Nous allons y suivre dans un équivalent imaginaire de Hollywood, les rêves, les doutes et l’ascension de Gene, passant d’assistant à réalisateur pour sa productrice Pompo. Le défaut majeur du film réside dans les facilités destinées à rendre le film accessible à tous. Le chara-design, fidèle au manga, est des plus conventionnels et ne fait ressortir la personnalité des protagonistes que de façon grossièrement signifiante (Gene cinéphile passionné, forcément ahuri et des poches sous les yeux) quand il ne cède pas au kawaii ou le fan-service le plus facile. De même, si la construction du film suit plutôt fidèlement les étapes de la fabrication d’un film (écriture, préparation, tournage, montage, financement, reshoots), les difficultés et doutes rencontrés obéissent à des codes shonen dans ce qu’ils ont de plus basique, véhiculant une émotion assez fabriquée.

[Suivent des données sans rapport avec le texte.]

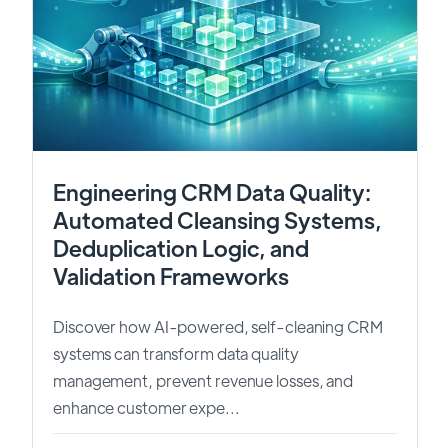
Engineering CRM Data Quality:
Automated Cleansing Systems,
Deduplication Logic, and
Validation Frameworks
Discover how AI-powered, self-cleaning CRM
systems can transform data quality
management, prevent revenue losses, and
enhance customer expe...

Le réalisateur Hirao Takayuki a fait ses débuts en travaillant aux côtés de Kon Satoshi sur Millennium Actress et la série Paranoïa Agent, et a récemment brillé en réalisant des épisodes de la série Spy x Family. C’est précisément le mélange de proximité ordinaire et de virtuosité extraordinaire de cette dernière qui fait le sel de Pompo The Cinephile. Le réalisateur s’extirpe des schémas balisés dès lors qu’il peut transmettre par la seule mise en scène la passion des personnages pour leur art. La première expérience de montage de Gene sur une bande-annonce exprime par une symbolique flamboyante l’exaltation de celui-ci, marionnettiste maniant des fils de pellicule pour assembler à sa guise les images qui happeront le public. L’abnégation de l’aspirante actrice Natalie fait l’objet d’un tourbillonnant flashback construisant une dynamique chargée d’espoir avec le présent, tandis que le rapport ambivalent de Pompo (entre passion artistique et velléités commerciales) fait également l’objet d’échos très réussis jusqu’à la touchante conclusion.

Le geste collectif que constitue un tournage est bien amené aussi dans des séquences assez irrésistibles d’efficacité narrative, posant tous les impondérables (logistiques, météorologiques) auxquels doit répondre une production. Tout cela est bien sûr idéalisé (pas d’ego, de rivalité ou de malveillance) mais rendu tangible et formellement réussi (l’éclaircie venant après le tournage pluvieux improvisé) par Hirao Takayuki. En dépit des facilité inhérentes à sa cible jeune public, Pompo The Cinephile est néanmoins une initiation attachante aux coulisses du monde du cinéma pour celui-ci, ponctué de jolis clins d’œil pour les plus âgés – Cinéma Paradiso de Giuseppe Tornatore.

Justin Kwedi

Pompo the Cinephile de Hirao Takayuki. Japon. 2021. En salles le 03/07/2024.